Digicel alleges that UPM's agents sometimes purchase SIM cards "using false or altered identification documents procured by local co-conspirators".

Digicel further claims that UPM perpetuates technological fraud when it sells minutes either wholesale to third parties or directly to consumers through phone cards or retail sales of cellular plans and devices.

Then, asserts Digicel, the technological fraud occurs in one of two ways.

First, UPM purchases Digicel SIM cards and register the cards for Digicel's Roam-Like-You're-Home (RLYH) plan, which allows prepaid and postpaid customers to purchase a roaming plan which charges at a rate similar to rates in their home country.

For an access fee of approximately US$25, the RLYH plan allows registered Digicel customers to make international calls to Haiti at rates similar to the local rate.
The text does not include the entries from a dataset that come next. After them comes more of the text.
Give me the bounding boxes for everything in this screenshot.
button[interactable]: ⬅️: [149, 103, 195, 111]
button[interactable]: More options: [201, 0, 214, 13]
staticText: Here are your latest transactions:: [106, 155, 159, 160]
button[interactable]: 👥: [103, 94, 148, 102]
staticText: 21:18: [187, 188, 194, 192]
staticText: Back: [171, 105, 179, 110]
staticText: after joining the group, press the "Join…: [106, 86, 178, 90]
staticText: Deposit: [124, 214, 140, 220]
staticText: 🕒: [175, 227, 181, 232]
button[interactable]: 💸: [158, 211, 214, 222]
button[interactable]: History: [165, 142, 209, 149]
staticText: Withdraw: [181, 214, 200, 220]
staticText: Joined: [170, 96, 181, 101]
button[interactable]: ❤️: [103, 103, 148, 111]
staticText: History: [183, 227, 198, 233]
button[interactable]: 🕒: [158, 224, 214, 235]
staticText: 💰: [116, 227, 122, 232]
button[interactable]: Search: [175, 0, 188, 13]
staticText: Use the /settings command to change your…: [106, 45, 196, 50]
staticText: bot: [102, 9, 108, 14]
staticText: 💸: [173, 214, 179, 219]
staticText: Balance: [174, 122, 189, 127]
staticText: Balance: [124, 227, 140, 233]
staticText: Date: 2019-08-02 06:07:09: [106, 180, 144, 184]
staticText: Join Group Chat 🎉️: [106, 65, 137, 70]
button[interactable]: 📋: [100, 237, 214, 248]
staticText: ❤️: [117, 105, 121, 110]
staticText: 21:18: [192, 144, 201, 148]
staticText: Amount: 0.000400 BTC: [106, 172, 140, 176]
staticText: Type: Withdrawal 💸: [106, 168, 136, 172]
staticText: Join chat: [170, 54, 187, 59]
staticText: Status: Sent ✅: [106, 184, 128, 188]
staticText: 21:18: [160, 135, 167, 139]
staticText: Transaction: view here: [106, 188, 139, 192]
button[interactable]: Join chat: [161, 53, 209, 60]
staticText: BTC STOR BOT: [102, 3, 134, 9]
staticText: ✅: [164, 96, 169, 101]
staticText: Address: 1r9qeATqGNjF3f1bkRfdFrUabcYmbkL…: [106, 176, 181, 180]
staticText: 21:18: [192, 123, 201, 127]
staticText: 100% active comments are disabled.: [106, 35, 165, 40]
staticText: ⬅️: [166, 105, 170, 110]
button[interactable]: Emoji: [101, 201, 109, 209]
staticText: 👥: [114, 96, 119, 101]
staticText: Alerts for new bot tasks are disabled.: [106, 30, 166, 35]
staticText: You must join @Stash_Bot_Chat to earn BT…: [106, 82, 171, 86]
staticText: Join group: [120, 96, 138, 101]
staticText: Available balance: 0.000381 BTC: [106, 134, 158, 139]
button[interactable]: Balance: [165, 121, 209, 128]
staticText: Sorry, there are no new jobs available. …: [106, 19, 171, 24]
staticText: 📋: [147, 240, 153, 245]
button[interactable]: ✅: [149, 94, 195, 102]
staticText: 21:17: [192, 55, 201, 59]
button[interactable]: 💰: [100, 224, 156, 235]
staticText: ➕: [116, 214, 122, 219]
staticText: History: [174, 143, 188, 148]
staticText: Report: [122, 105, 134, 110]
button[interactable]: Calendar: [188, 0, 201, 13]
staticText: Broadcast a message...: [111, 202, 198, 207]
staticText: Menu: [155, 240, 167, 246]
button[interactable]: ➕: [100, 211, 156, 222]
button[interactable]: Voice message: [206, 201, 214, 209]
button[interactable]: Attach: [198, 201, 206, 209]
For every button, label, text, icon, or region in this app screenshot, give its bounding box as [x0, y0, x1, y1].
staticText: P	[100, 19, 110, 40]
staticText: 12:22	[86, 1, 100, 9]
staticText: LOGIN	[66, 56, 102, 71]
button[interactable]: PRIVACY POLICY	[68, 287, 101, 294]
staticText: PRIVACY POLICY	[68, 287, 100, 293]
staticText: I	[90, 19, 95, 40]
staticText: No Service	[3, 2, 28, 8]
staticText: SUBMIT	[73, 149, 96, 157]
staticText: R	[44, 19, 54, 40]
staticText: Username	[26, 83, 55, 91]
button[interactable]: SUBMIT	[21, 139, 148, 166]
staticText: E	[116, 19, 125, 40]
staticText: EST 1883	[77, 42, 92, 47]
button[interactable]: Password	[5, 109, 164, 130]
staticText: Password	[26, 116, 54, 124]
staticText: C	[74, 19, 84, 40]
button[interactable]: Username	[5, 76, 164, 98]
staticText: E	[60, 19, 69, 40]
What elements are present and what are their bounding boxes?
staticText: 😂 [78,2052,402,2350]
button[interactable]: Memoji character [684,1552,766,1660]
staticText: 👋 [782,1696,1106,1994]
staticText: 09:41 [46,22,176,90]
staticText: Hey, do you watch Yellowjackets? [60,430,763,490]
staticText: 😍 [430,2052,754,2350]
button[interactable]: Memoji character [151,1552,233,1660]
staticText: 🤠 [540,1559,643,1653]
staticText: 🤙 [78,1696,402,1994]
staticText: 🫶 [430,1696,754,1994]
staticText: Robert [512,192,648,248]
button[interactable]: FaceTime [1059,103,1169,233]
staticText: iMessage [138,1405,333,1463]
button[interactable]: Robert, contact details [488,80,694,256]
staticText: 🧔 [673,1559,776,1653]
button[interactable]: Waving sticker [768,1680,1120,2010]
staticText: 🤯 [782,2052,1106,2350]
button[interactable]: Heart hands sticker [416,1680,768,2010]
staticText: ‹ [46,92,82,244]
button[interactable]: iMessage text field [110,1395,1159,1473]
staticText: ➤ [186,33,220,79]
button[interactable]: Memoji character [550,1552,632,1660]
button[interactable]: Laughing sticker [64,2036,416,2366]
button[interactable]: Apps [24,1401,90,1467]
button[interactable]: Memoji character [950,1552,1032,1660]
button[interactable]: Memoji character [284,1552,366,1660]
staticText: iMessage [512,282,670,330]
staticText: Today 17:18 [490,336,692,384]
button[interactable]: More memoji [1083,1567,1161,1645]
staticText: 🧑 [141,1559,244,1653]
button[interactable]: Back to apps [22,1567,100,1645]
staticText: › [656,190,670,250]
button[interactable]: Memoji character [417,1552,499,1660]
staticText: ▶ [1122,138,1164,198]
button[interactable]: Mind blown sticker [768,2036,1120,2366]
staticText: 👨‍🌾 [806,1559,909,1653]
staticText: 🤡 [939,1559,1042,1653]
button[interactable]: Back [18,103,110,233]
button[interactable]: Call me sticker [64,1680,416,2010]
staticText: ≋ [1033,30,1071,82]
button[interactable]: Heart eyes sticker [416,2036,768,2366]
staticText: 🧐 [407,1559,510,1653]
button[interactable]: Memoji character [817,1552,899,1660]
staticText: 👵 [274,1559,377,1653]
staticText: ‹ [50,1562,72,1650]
When a UPM customer places a call, the call is routed to UPM's SIM servers in Oregon. The SIM servers, containing SIM cards purchased from Digicel's dealers and registered for Digicel's RLYH plan, direct the call to a third-party carrier's cellular tower in the US, which then directs the call to Digicel's network as a call coming from a RLYH subscriber eligible for the lower calling rate.

Digicel alleges that UPM uses the RLYH plan to cause international calls to be manipulated in the SIM servers, retransmitted, terminated, and accounted for as regular local calls.
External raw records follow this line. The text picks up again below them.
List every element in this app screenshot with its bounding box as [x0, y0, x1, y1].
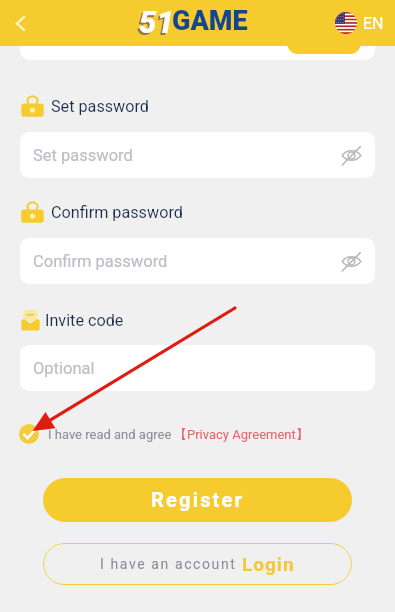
button[interactable]: Show password [339, 143, 363, 167]
button[interactable]: Register [43, 478, 352, 522]
staticText: 51 [139, 4, 174, 40]
staticText: Confirm password [33, 252, 168, 271]
staticText: Register [151, 488, 245, 511]
staticText: Confirm password [51, 203, 183, 222]
button[interactable]: I have an account [43, 543, 352, 585]
staticText: EN [363, 14, 384, 33]
staticText: 51 [137, 6, 172, 42]
staticText: Optional [33, 359, 95, 378]
staticText: GAME [172, 5, 248, 37]
staticText: I have read and agree [48, 427, 172, 442]
other: Language [335, 12, 357, 34]
other: Agree [19, 424, 39, 444]
button[interactable]: Optional [20, 345, 375, 391]
button[interactable]: Agree [19, 424, 309, 444]
button[interactable]: Show password [339, 249, 363, 273]
button[interactable]: Back [7, 10, 34, 37]
staticText: 【Privacy Agreement】 [174, 426, 309, 442]
staticText: Set password [51, 97, 149, 116]
staticText: Login [242, 553, 295, 575]
button[interactable]: Set password [20, 132, 375, 178]
button[interactable]: Language [335, 12, 384, 34]
button[interactable]: Confirm password [20, 238, 375, 284]
staticText: I have an account [100, 556, 237, 572]
staticText: Invite code [45, 311, 124, 330]
staticText: Set password [33, 146, 133, 165]
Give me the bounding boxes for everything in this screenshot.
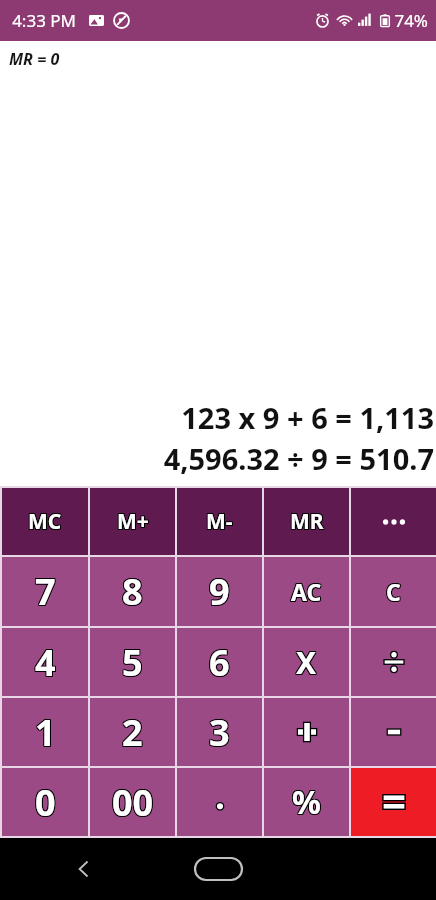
staticText: 5 <box>123 637 144 686</box>
button[interactable]: 6 <box>177 628 262 696</box>
button[interactable] <box>351 488 436 555</box>
staticText: 9 <box>209 567 230 616</box>
staticText: 0 <box>34 779 55 828</box>
staticText: MC <box>27 508 61 537</box>
staticText: M+ <box>117 507 149 536</box>
button[interactable]: 4 <box>2 628 88 696</box>
staticText: 00 <box>112 777 154 826</box>
staticText: 2 <box>123 707 144 756</box>
button[interactable]: MR <box>264 488 349 555</box>
staticText: MR = 0 <box>9 48 60 70</box>
button[interactable]: MC <box>2 488 88 555</box>
staticText: 4 <box>35 638 56 687</box>
button[interactable]: X <box>264 628 349 696</box>
button[interactable]: AC <box>264 557 349 626</box>
button[interactable]: 00 <box>90 768 175 836</box>
staticText: 2 <box>122 709 143 758</box>
staticText: 5 <box>121 638 142 687</box>
button[interactable] <box>351 768 436 836</box>
button[interactable]: 1 <box>2 698 88 766</box>
staticText: AC <box>291 576 322 607</box>
staticText: 0 <box>36 777 57 826</box>
staticText: C <box>385 575 400 606</box>
staticText: 6 <box>208 638 229 687</box>
staticText: 4,596.32 ÷ 9 = 510.7 <box>163 439 434 478</box>
staticText: 6 <box>209 637 230 686</box>
staticText: C <box>387 577 402 608</box>
button[interactable]: Back <box>62 847 106 891</box>
staticText: 3 <box>210 707 231 756</box>
button[interactable] <box>351 698 436 766</box>
staticText: 4 <box>34 639 55 688</box>
staticText: 6 <box>210 637 231 686</box>
button[interactable]: 8 <box>90 557 175 626</box>
staticText: 1 <box>34 707 55 756</box>
staticText: 9 <box>209 566 230 615</box>
button[interactable] <box>177 768 262 836</box>
button[interactable]: M+ <box>90 488 175 555</box>
staticText: 7 <box>35 567 56 616</box>
staticText: 7 <box>34 566 55 615</box>
staticText: % <box>291 779 320 823</box>
staticText: M- <box>207 507 234 536</box>
staticText: 00 <box>113 777 155 826</box>
staticText: MR <box>291 508 325 537</box>
staticText: MR <box>290 508 324 537</box>
staticText: 00 <box>112 778 154 827</box>
button[interactable]: 3 <box>177 698 262 766</box>
staticText: 6 <box>209 639 230 688</box>
staticText: M+ <box>116 506 148 535</box>
staticText: 7 <box>35 568 56 617</box>
staticText: M- <box>207 508 234 537</box>
staticText: 5 <box>121 639 142 688</box>
staticText: % <box>291 781 320 825</box>
button[interactable]: 9 <box>177 557 262 626</box>
staticText: 7 <box>36 568 57 617</box>
staticText: 3 <box>209 709 230 758</box>
staticText: 00 <box>113 779 155 828</box>
staticText: 3 <box>209 707 230 756</box>
staticText: 4 <box>36 638 57 687</box>
staticText: 4 <box>34 637 55 686</box>
staticText: 4 <box>34 638 55 687</box>
staticText: 5 <box>121 637 142 686</box>
staticText: 2 <box>121 707 142 756</box>
staticText: 8 <box>122 568 143 617</box>
staticText: 3 <box>208 709 229 758</box>
button[interactable]: % <box>264 768 349 836</box>
button[interactable]: C <box>351 557 436 626</box>
staticText: MC <box>29 507 63 536</box>
staticText: MR <box>289 508 323 537</box>
staticText: M+ <box>118 506 150 535</box>
staticText: M+ <box>117 506 149 535</box>
staticText: 0 <box>35 778 56 827</box>
staticText: 9 <box>210 568 231 617</box>
button[interactable]: 7 <box>2 557 88 626</box>
staticText: M- <box>205 507 232 536</box>
button[interactable] <box>351 628 436 696</box>
staticText: 9 <box>208 567 229 616</box>
staticText: AC <box>290 576 321 607</box>
staticText: 4 <box>36 637 57 686</box>
staticText: % <box>293 780 322 824</box>
staticText: MC <box>29 506 63 535</box>
staticText: C <box>387 576 402 607</box>
button[interactable]: 2 <box>90 698 175 766</box>
staticText: 8 <box>121 568 142 617</box>
staticText: 0 <box>34 777 55 826</box>
button[interactable] <box>264 698 349 766</box>
staticText: 3 <box>208 708 229 757</box>
button[interactable]: M- <box>177 488 262 555</box>
button[interactable]: 5 <box>90 628 175 696</box>
staticText: AC <box>292 576 323 607</box>
button[interactable]: 0 <box>2 768 88 836</box>
staticText: 8 <box>122 566 143 615</box>
staticText: 9 <box>208 568 229 617</box>
staticText: M- <box>207 506 234 535</box>
staticText: AC <box>290 577 321 608</box>
staticText: 7 <box>34 567 55 616</box>
button[interactable]: Home <box>188 849 248 889</box>
staticText: X <box>296 643 317 684</box>
staticText: X <box>296 642 317 683</box>
staticText: 2 <box>123 709 144 758</box>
Second, when a call is made by a UPM customer outside of Haiti, the call is routed to UPM's SIM servers in Oregon. The SIM servers then clone Digicel's SIM cards, meaning that the servers manipulate the SIM cards to retrieve and then transmit the unique identifying information contained in a SIM card.

The identifying information from the SIM card is packaged with the call into Haiti, and then the package is routed via the Internet to a local receiver in Haiti.
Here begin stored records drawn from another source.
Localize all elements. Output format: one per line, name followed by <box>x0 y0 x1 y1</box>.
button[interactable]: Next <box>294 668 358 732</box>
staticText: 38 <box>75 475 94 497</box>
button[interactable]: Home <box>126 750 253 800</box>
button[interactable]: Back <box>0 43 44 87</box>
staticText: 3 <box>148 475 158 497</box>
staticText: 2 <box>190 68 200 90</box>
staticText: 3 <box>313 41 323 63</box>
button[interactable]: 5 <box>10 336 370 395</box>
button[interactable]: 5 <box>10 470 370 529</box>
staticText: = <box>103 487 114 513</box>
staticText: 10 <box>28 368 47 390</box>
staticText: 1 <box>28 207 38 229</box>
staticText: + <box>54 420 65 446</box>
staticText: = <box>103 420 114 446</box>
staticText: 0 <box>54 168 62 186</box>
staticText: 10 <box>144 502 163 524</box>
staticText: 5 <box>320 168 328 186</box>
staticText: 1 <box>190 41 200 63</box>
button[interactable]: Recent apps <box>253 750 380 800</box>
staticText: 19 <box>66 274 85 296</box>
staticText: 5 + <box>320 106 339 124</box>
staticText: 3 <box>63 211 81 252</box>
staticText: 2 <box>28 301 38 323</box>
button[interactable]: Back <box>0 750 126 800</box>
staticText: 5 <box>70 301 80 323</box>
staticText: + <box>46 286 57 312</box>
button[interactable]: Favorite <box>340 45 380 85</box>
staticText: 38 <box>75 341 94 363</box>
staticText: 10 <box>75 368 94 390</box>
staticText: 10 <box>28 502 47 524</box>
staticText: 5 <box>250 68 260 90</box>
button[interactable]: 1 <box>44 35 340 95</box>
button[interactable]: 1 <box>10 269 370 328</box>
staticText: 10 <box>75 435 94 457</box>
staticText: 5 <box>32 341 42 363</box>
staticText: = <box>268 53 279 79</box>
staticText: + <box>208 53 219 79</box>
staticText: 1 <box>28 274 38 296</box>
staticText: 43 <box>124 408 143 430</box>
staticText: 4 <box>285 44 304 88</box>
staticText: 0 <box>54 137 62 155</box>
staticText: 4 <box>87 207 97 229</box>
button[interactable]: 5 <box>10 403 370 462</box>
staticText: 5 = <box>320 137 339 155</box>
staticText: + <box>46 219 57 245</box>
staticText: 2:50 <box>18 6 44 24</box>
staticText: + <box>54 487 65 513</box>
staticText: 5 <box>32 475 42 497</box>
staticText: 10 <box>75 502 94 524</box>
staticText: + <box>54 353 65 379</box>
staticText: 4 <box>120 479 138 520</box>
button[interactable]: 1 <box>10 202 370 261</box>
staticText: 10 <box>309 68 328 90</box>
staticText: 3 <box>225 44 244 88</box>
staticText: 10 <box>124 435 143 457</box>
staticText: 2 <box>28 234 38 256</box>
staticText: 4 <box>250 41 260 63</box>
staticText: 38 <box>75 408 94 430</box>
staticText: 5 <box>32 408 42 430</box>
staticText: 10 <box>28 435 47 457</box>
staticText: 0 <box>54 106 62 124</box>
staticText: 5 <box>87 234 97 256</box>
The local receiver, allegedly operated by agents of UPM in Haiti, uses the cloned SIM card data to complete the call to the ultimate recipient in Haiti through Digicel's telecommunications network in that country.

This process allows UPM to pretend to initiate a local call in Haiti when the call was in fact initiated outside of Haiti, thus bypassing Digicel's international switches and international charges.

In this way, UPM "intentionally manipulates the SIM card data to misrepresent the international call to Digicel's Haitian network as a domestic call made in Haiti, and only the domestic calling fees are charged," the telecoms asserts in the court documents.

Use of multiple receivers

Additionally, Digicel alleges that to avoid easy detection, UPM uses multiple, portable receivers in various locations. The software on the SIM servers manipulates calling patterns by directing calls to be spread among various receivers.

Digicel claims that spreading the calls among multiple receivers is intended to mimic the calling patterns of real people. If all calls went to - and then from - a single receiver in a static location, the abnormal call volumes to the particular tower in the area of the receiver could be flagged as a sign of bypass fraud, the telecoms said.

However, as the court opinion noted, UPM refers to the second routing method as Voice over Internet Protocol. UPM argues that the method has never involved cloning or copying SIM cards because it lawfully purchases the SIMs and simply uses the prepaid minutes on them to enable customers to make local calls in Haiti using Digicel's local network as any local caller would.

UPM further argues that because it pays for both the RLYH plans and the minutes purchased on the SIM cards, UPM and its customers legitimately acquire access to Digicel's local network.

Judge Simon said that if non-technological fraud constituted Digicel's only theory of how UPM defrauded it, the court would dismiss the claim. However, he said the allegations that UPM diverted millions of minutes of calling time away from Digicel's international switches, for which UPM has not compensated the company, satisfy the elements of common law fraud in Oregon.

The judge also ruled that Digicel had not adequately stated claims for non-technological fraud or technological fraud based on affirmative misrepresentations, but said this was not fatal to its complaint.

The court, having ruled that some, although not all, of Digicel's theories were sufficiently plausible to back its claims, denied UPM's motion to dismiss the complaint.